Today we’re doing a throwback story.
Back in college, before I realized that B’s on my transcript were not a big deal, I realized after my midterm that I was going to get a B in Mechanical Engineering even if I got an A on the final.
Earlier in the semester, the TA for the class, John, had asked me on a date a couple times, and I had said I would think about it. Well, after getting my midterm grade and having John review my midterm with me… he asked me out again. A little lightbulb went off, and I realized if I went out with him I could change that nearly guaranteed B to an A! So I immediately accepted. We went on a bunch of dates and finally one day I went back to his place with him.
And the worst thing on earth happened to me. WORST.
We started fooling around, I told him I wanted him naked, and then I pulled his pants off. And…. He had the smallest. SMALLEST. penis I have ever seen. I just. I couldn’t. I mean. What does one do? Normally I’d just plead drunkeness and pretend pass out. But I wasn’t drunk. And then I thought I should pretend I have my period, but we had already fooled around so we knew that wasn’t true. Then I was like… AH HAH! I’ll just say I’m not ready…. but I mean was naked and 2 seconds from penetration and I had initiated the whole sex thing. I couldn’t just run out because then he might go all unibomber on my grade. I couldn’t just leave.

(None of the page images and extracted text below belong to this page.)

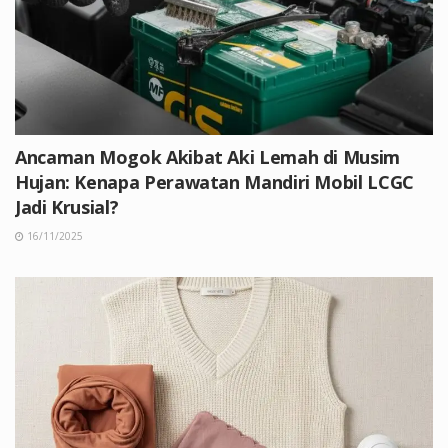
Ancaman Mogok Akibat Aki Lemah di Musim
Hujan: Kenapa Perawatan Mandiri Mobil LCGC
Jadi Krusial?
16/11/2025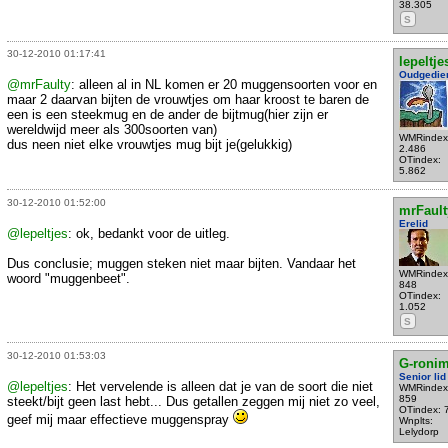
38.305
S
30-12-2010 01:17:41
lepeltje
Oudgedie
@mrFaulty
: alleen al in NL komen er 20 muggensoorten voor en
maar 2 daarvan bijten de vrouwtjes om haar kroost te baren de
een is een steekmug en de ander de bijtmug(hier zijn er
wereldwijd meer als 300soorten van)
WMRindex
dus neen niet elke vrouwtjes mug bijt je(gelukkig)
2.486
OTindex:
5.862
30-12-2010 01:52:00
mrFault
Erelid
@lepeltjes
: ok, bedankt voor de uitleg.
Dus conclusie; muggen steken niet maar bijten. Vandaar het
WMRindex
woord "muggenbeet".
848
OTindex:
1.052
S
30-12-2010 01:53:03
G-roni
Senior lid
@lepeltjes
: Het vervelende is alleen dat je van de soort die niet
WMRindex
859
steekt/bijt geen last hebt... Dus getallen zeggen mij niet zo veel,
OTindex: 
geef mij maar effectieve muggenspray
Wnplts:
Lelydorp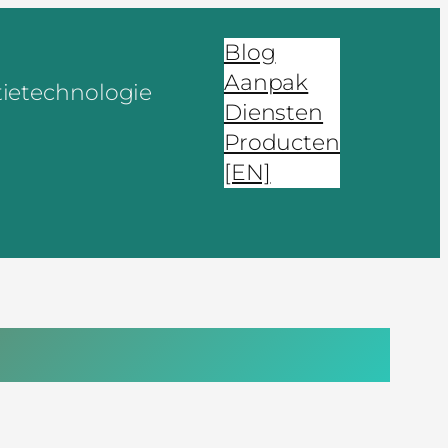
Blog
Aanpak
tietechnologie
Diensten
Producten
[EN]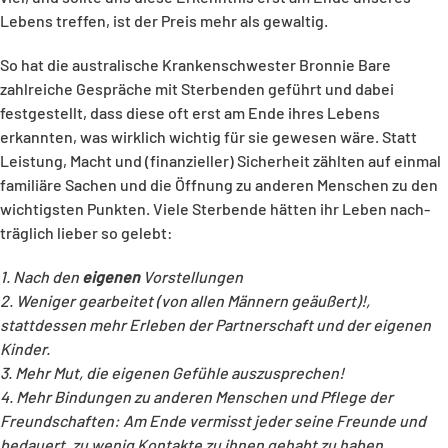
Lebens treffen, ist der Preis mehr als gewaltig.
So hat die australische Krankenschwester Bronnie Bare
zahlreiche Gespräche mit Sterbenden geführt und dabei
festgestellt, dass diese oft erst am Ende ihres Lebens
erkannten, was wirklich wichtig für sie gewesen wäre. Statt
Leistung, Macht und (finanzieller) Sicherheit zählten auf einmal
familiäre Sachen und die Öffnung zu anderen Menschen zu den
wichtigsten Punkten. Viele Sterbende hätten ihr Leben nach-
träglich lieber so gelebt:
1. Nach den
eigenen
Vorstellungen
2. Weniger gearbeitet (von allen Männern geäußert)!,
stattdessen mehr Erleben der Partnerschaft und der
eigenen
Kinder.
3. Mehr Mut, die eigenen Gefühle auszusprechen!
4. Mehr Bindungen zu anderen Menschen und Pflege der
Freundschaften: Am Ende vermisst jeder seine
Freunde und
bedauert, zu wenig Kontakte zu ihnen gehabt zu haben.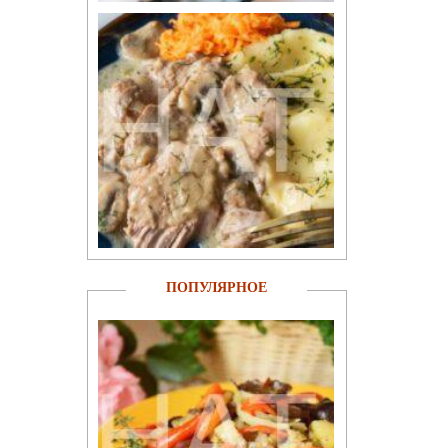
ПОПУЛЯРНОЕ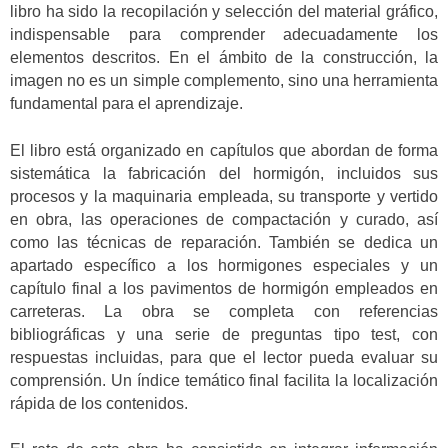
libro ha sido la recopilación y selección del material gráfico,
indispensable para comprender adecuadamente los
elementos descritos. En el ámbito de la construcción, la
imagen no es un simple complemento, sino una herramienta
fundamental para el aprendizaje.
El libro está organizado en capítulos que abordan de forma
sistemática la fabricación del hormigón, incluidos sus
procesos y la maquinaria empleada, su transporte y vertido
en obra, las operaciones de compactación y curado, así
como las técnicas de reparación. También se dedica un
apartado específico a los hormigones especiales y un
capítulo final a los pavimentos de hormigón empleados en
carreteras. La obra se completa con referencias
bibliográficas y una serie de preguntas tipo test, con
respuestas incluidas, para que el lector pueda evaluar su
comprensión. Un índice temático final facilita la localización
rápida de los contenidos.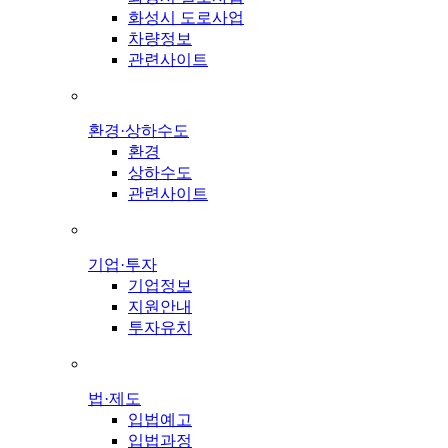
화성시 도로사업
차량정보
관련사이트
환경·상하수도
환경
상하수도
관련사이트
기업·투자
기업정보
지원안내
투자유치
법·제도
입법예고
입법과정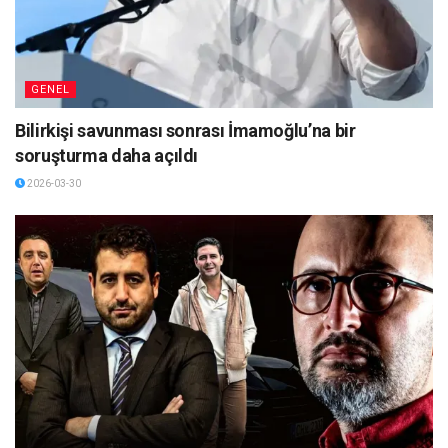
GENEL
Bilirkişi savunması sonrası İmamoğlu’na bir
soruşturma daha açıldı
2026-03-30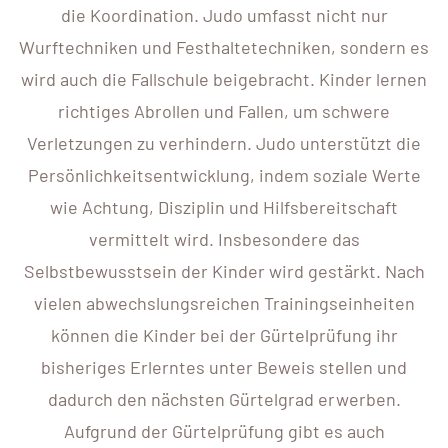
die Koordination. Judo umfasst nicht nur
Wurftechniken und Festhaltetechniken, sondern es
wird auch die Fallschule beigebracht. Kinder lernen
richtiges Abrollen und Fallen, um schwere
Verletzungen zu verhindern. Judo unterstützt die
Persönlichkeitsentwicklung, indem soziale Werte
wie Achtung, Disziplin und Hilfsbereitschaft
vermittelt wird. Insbesondere das
Selbstbewusstsein der Kinder wird gestärkt. Nach
vielen abwechslungsreichen Trainingseinheiten
können die Kinder bei der Gürtelprüfung ihr
bisheriges Erlerntes unter Beweis stellen und
dadurch den nächsten Gürtelgrad erwerben.
Aufgrund der Gürtelprüfung gibt es auch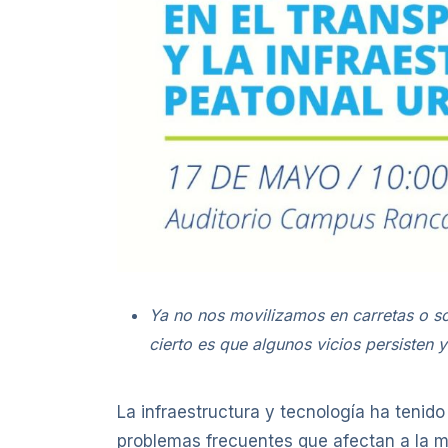
Ya no nos movilizamos en carretas o s
cierto es que algunos vicios persisten 
La infraestructura y tecnología ha tenid
problemas frecuentes que afectan a la mo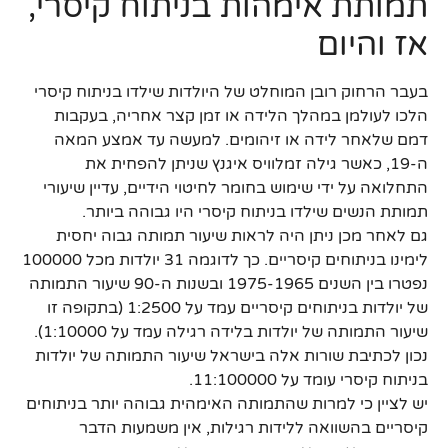
תמותת אימהות בניתוח קיסרי,
אז והיום
בעבר הרחוק רובן המוחלט של היולדות שילדו בניתוח קיסרי
הלכו לעולמן במהלך הלידה או זמן קצר אחריה, בעקבות
דמם שלאחר לידה או זיהומים. למעשה עד אמצע המאה
ה-19, כאשר גילה זמלוויס איגנץ שניתן להפחית את
התחלואה על ידי שימוש בחומר לחיטוי הידיים, עדיין שיעורי
תמותת הנשים שילדו בניתוח קיסרי היו גבוהה ביותר.
גם לאחר מכן ניתן היה לראות שיעור תמותה גבוה יחסית
לימינו בניתוחים קיסריים. כך לדוגמה 31 יולדות מכל 100000
נפטרו בין השנים 1975-1965 ובשנות ה-90 שיעור התמותה
של יולדות בניתוחים קיסריים עמד על 1:2500 (בתקופה זו
שיעור התמותה של יולדות בלידה רגילה עמד על 1:10000).
נכון לכתיבת שורות אלה בישראל שיעור התמותה של יולדות
בניתוח קיסרי עומד על 11:100000.
יש לציין כי למרות שהתמותה האימהית גבוהה יותר בניתוחים
קיסריים בהשוואה ללידות רגילות, אין משמעות הדבר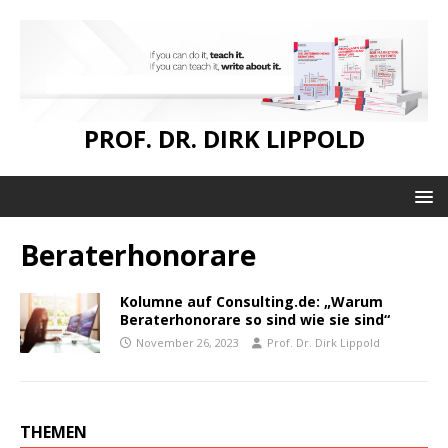
PROF. DR. DIRK LIPPOLD
Beraterhonorare
Kolumne auf Consulting.de: „Warum
Beraterhonorare so sind wie sie sind“
November 26, 2023
Prof. Dr. Dirk Lippold
THEMEN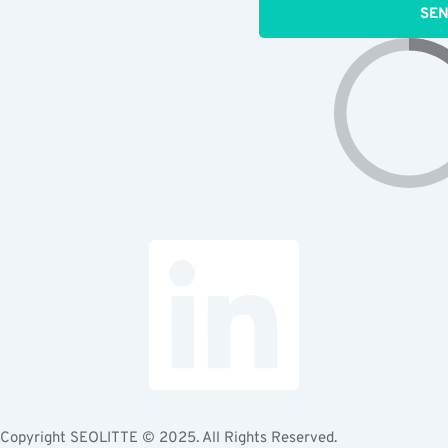
SE
Copyright
SEOLITTE
© 2025. All Rights Reserved.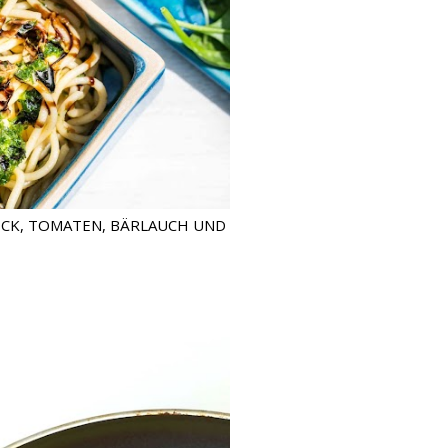
ECK, TOMATEN, BÄRLAUCH UND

I sucked it up, and just had sex with him. I mean it is just sex, but I am not going to lie…. It was terrible. It just. sucked. And I couldn’t break off the whole thing with him because he might get all unibomber on my grade. So I slept with him until the end of the semester, and once I got my grade (A-!!!! wheeeeeeewwwwwww) I started acting like a completely irrational and crazy girl (because I don’t like dumping nerds, especially when they have some control over my grades) and cried a bunch until he broke up with me because he couldn’t handle more stress.
Oh. Thank GOD!
So after two months of the worst sexual frustration, I got an A- and moved on with my life.